Restate, in full and unchanged, the entries that follow, but not their pictures.

::: EXCERPTED RECORDS

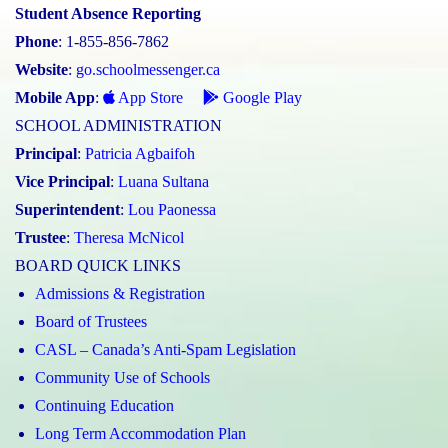
Student Absence Reporting
Phone
: 1-855-856-7862
Website
:
go.schoolmessenger.ca
Mobile App
:
App Store
Google Play
SCHOOL ADMINISTRATION
Principal
:
Patricia Agbaifoh
Vice Principal
:
Luana Sultana
Superintendent
:
Lou Paonessa
Trustee
:
Theresa McNicol
BOARD QUICK LINKS
Admissions & Registration
Board of Trustees
CASL – Canada’s Anti-Spam Legislation
Community Use of Schools
Continuing Education
Long Term Accommodation Plan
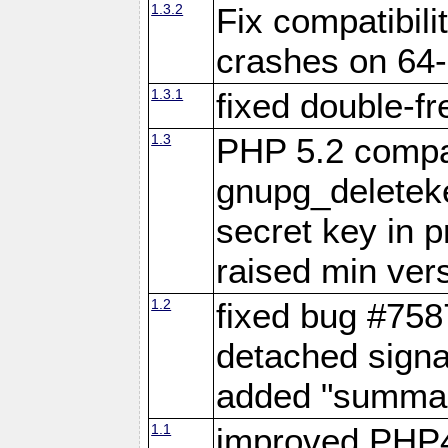
1.3.2
Fix compatibil
crashes on 64-
1.3.1
fixed double-fr
1.3
PHP 5.2 compat
gnupg_deleteke
secret key in 
raised min vers
1.2
fixed bug #7587
detached signa
added "summary
1.1
improved PHP4 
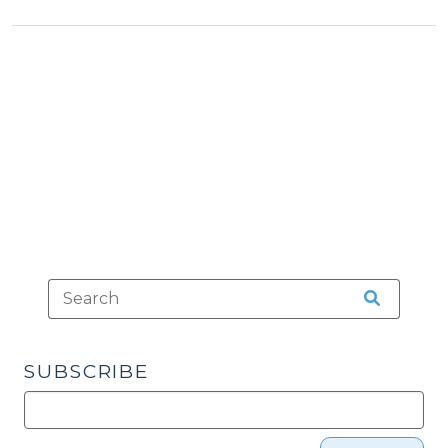
Services
(May
26,
2026)"
SUBSCRIBE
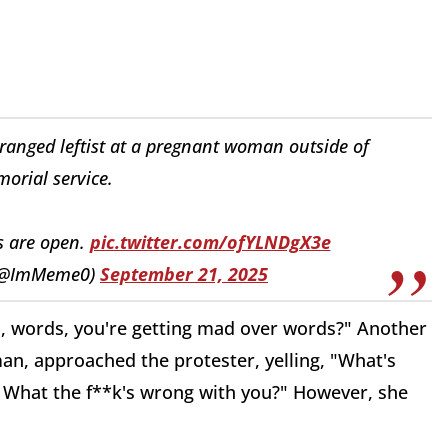
ranged leftist at a pregnant woman outside of
orial service.
s are open.
pic.twitter.com/ofYLNDgX3e
 (@ImMeme0)
September 21, 2025
s, words, you're getting mad over words?" Another
an, approached the protester, yelling, "What's
 What the f**k's wrong with you?" However, she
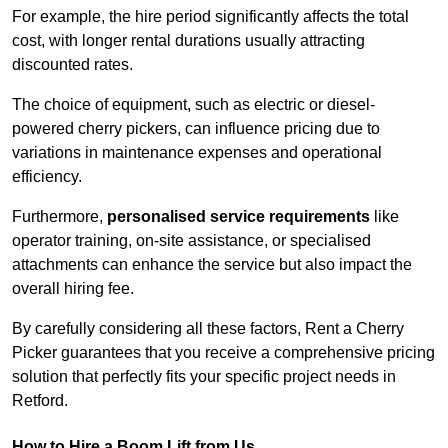
For example, the hire period significantly affects the total
cost, with longer rental durations usually attracting
discounted rates.
The choice of equipment, such as electric or diesel-
powered cherry pickers, can influence pricing due to
variations in maintenance expenses and operational
efficiency.
Furthermore,
personalised service requirements
like
operator training, on-site assistance, or specialised
attachments can enhance the service but also impact the
overall hiring fee.
By carefully considering all these factors, Rent a Cherry
Picker guarantees that you receive a comprehensive pricing
solution that perfectly fits your specific project needs in
Retford.
How to Hire a Boom Lift from Us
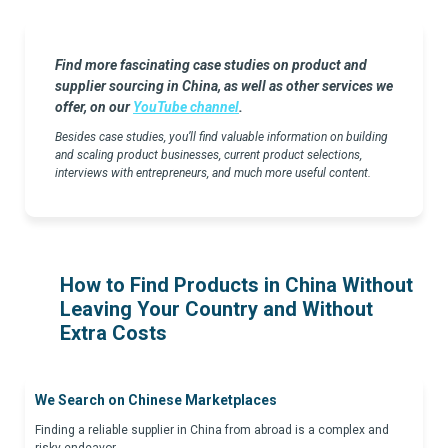
Find more fascinating case studies on product and
supplier sourcing in China, as well as other services we
offer, on our
YouTube channel
.
Besides case studies, you’ll find valuable information on building
and scaling product businesses, current product selections,
interviews with entrepreneurs, and much more useful content.
How to Find Products in China Without
Leaving Your Country and Without
Extra Costs
We Search on Chinese Marketplaces
Finding a reliable supplier in China from abroad is a complex and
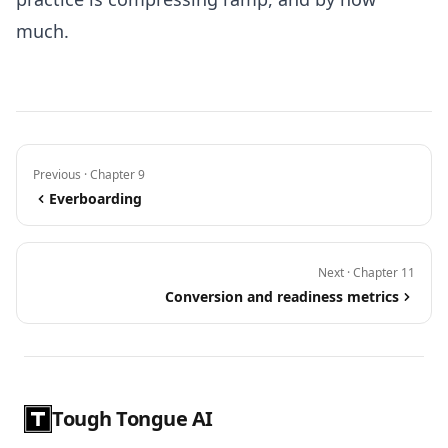
much.
Previous · Chapter 9
Everboarding
Next · Chapter 11
Conversion and readiness metrics
Tough Tongue AI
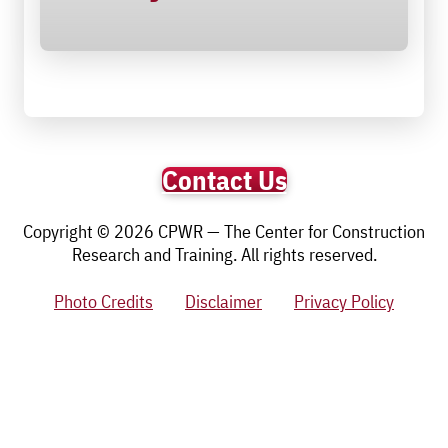
Contact Us
Copyright © 2026 CPWR — The Center for Construction
Research and Training. All rights reserved.
Photo Credits
Disclaimer
Privacy Policy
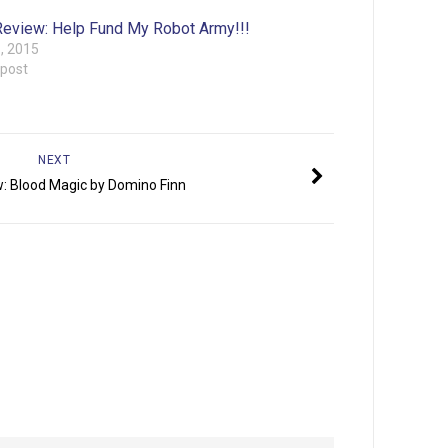
eview: Help Fund My Robot Army!!!
6, 2015
 post
NEXT
: Blood Magic by Domino Finn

::::::

■ ANSWER TO THE EXERCISE:
Student Absence Reporting
Phone
: 1-855-856-7862
Website
:
go.schoolmessenger.ca
Mobile App
:
App Store
Google Play
SCHOOL ADMINISTRATION
Principal
:
Patricia Agbaifoh
Vice Principal
:
Luana Sultana
Superintendent
:
Lou Paonessa
Trustee
:
Theresa McNicol
BOARD QUICK LINKS
Admissions & Registration
Board of Trustees
CASL – Canada’s Anti-Spam Legislation
Community Use of Schools
Continuing Education
Long Term Accommodation Plan
1.3.2
Fix compatibil
crashes on 64-
1.3.1
fixed double-fr
1.3
PHP 5.2 compat
gnupg_deleteke
secret key in 
raised min vers
1.2
fixed bug #7587
detached signa
added "summary
1.1
improved PHP4 
Services
(May
26,
2026)"
SUBSCRIBE
ranged leftist at a pregnant woman outside of
orial service.
s are open.
pic.twitter.com/ofYLNDgX3e
 (@ImMeme0)
September 21, 2025
s, words, you're getting mad over words?" Another
an, approached the protester, yelling, "What's
 What the f**k's wrong with you?" However, she
For example, the hire period significantly affects the total
cost, with longer rental durations usually attracting
discounted rates.
The choice of equipment, such as electric or diesel-
powered cherry pickers, can influence pricing due to
variations in maintenance expenses and operational
efficiency.
Furthermore,
personalised service requirements
like
operator training, on-site assistance, or specialised
attachments can enhance the service but also impact the
overall hiring fee.
By carefully considering all these factors, Rent a Cherry
Picker guarantees that you receive a comprehensive pricing
solution that perfectly fits your specific project needs in
Retford.
How to Hire a Boom Lift from Us
Find more fascinating case studies on product and
supplier sourcing in China, as well as other services we
offer, on our
YouTube channel
.
Besides case studies, you’ll find valuable information on building
and scaling product businesses, current product selections,
interviews with entrepreneurs, and much more useful content.
How to Find Products in China Without
Leaving Your Country and Without
Extra Costs
We Search on Chinese Marketplaces
Finding a reliable supplier in China from abroad is a complex and
much.
Previous · Chapter 9
Everboarding
Next · Chapter 11
Conversion and readiness metrics
Tough Tongue AI
Contact Us
Copyright © 2026 CPWR — The Center for Construction
Research and Training. All rights reserved.
Photo Credits
Disclaimer
Privacy Policy
eview: Help Fund My Robot Army!!!
6, 2015
 post
NEXT
: Blood Magic by Domino Finn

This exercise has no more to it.